:: RECORDS TO USE ::
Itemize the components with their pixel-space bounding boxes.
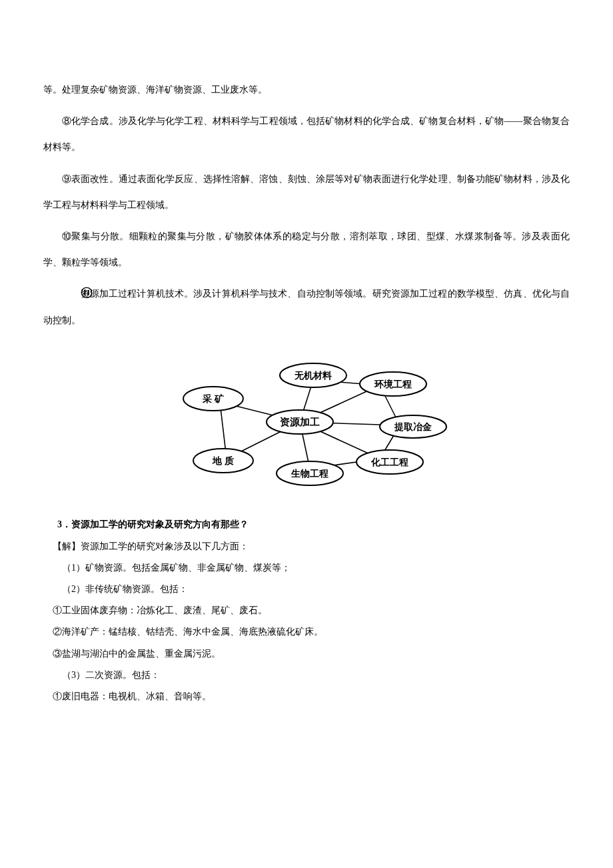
svg-text:地 质: 地 质 (212, 455, 234, 466)
node-chemical-engineering: 化工工程 (356, 450, 423, 474)
svg-text:环境工程: 环境工程 (374, 379, 412, 389)
answer-item-2a: ①工业固体废弃物：冶炼化工、废渣、尾矿、废石。 (43, 600, 570, 621)
paragraph-item-10: ⑩聚集与分散。细颗粒的聚集与分散，矿物胶体体系的稳定与分散，溶剂萃取，球团、型煤… (43, 223, 570, 275)
answer-item-3a: ①废旧电器：电视机、冰箱、音响等。 (43, 686, 570, 707)
node-center: 资源加工 (267, 410, 333, 434)
document-page: 等。处理复杂矿物资源、海洋矿物资源、工业废水等。 ⑧化学合成。涉及化学与化学工程… (0, 0, 613, 747)
answer-item-2c: ③盐湖与湖泊中的金属盐、重金属污泥。 (43, 643, 570, 665)
node-inorganic-materials: 无机材料 (280, 363, 346, 387)
svg-text:资源加工: 资源加工 (280, 417, 320, 427)
node-mining: 采 矿 (183, 387, 243, 411)
answer-item-1: （1）矿物资源。包括金属矿物、非金属矿物、煤炭等； (43, 557, 570, 579)
answer-item-3: （3）二次资源。包括： (43, 665, 570, 686)
circled-11-icon (62, 283, 74, 295)
answer-intro: 【解】资源加工学的研究对象涉及以下几方面： (43, 536, 570, 557)
node-bioengineering: 生物工程 (277, 461, 343, 485)
answer-item-2: （2）非传统矿物资源。包括： (43, 579, 570, 600)
paragraph-item-8: ⑧化学合成。涉及化学与化学工程、材料科学与工程领域，包括矿物材料的化学合成、矿物… (43, 108, 570, 160)
svg-text:无机材料: 无机材料 (294, 371, 332, 381)
svg-text:采 矿: 采 矿 (202, 393, 224, 404)
paragraph-item-9: ⑨表面改性。通过表面化学反应、选择性溶解、溶蚀、刻蚀、涂层等对矿物表面进行化学处… (43, 166, 570, 218)
node-geology: 地 质 (193, 449, 253, 473)
svg-text:化工工程: 化工工程 (370, 457, 408, 467)
answer-item-2b: ②海洋矿产：锰结核、钴结壳、海水中金属、海底热液硫化矿床。 (43, 621, 570, 643)
concept-diagram: 资源加工 无机材料 环境工程 采 矿 提取冶金 (43, 352, 570, 495)
node-extractive-metallurgy: 提取冶金 (380, 415, 446, 438)
svg-text:生物工程: 生物工程 (291, 469, 328, 479)
paragraph-item-11: 资源加工过程计算机技术。涉及计算机科学与技术、自动控制等领域。研究资源加工过程的… (43, 281, 570, 333)
svg-text:提取冶金: 提取冶金 (394, 422, 432, 432)
paragraph-continuation: 等。处理复杂矿物资源、海洋矿物资源、工业废水等。 (43, 77, 570, 103)
question-title: 3．资源加工学的研究对象及研究方向有那些？ (43, 519, 570, 531)
node-environmental-engineering: 环境工程 (360, 372, 426, 396)
paragraph-item-11-text: 资源加工过程计算机技术。涉及计算机科学与技术、自动控制等领域。研究资源加工过程的… (43, 289, 570, 325)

:: WHAT THIS TASK INVOLVES ::
Look for the word "环境工程" in every line of the listing and copy the lines that have it.

:: ANSWER TO THIS EXERCISE ::
svg-text:环境工程: 环境工程 (374, 379, 412, 389)
concept-diagram: 资源加工 无机材料 环境工程 采 矿 提取冶金 (43, 352, 570, 495)
node-environmental-engineering: 环境工程 (360, 372, 426, 396)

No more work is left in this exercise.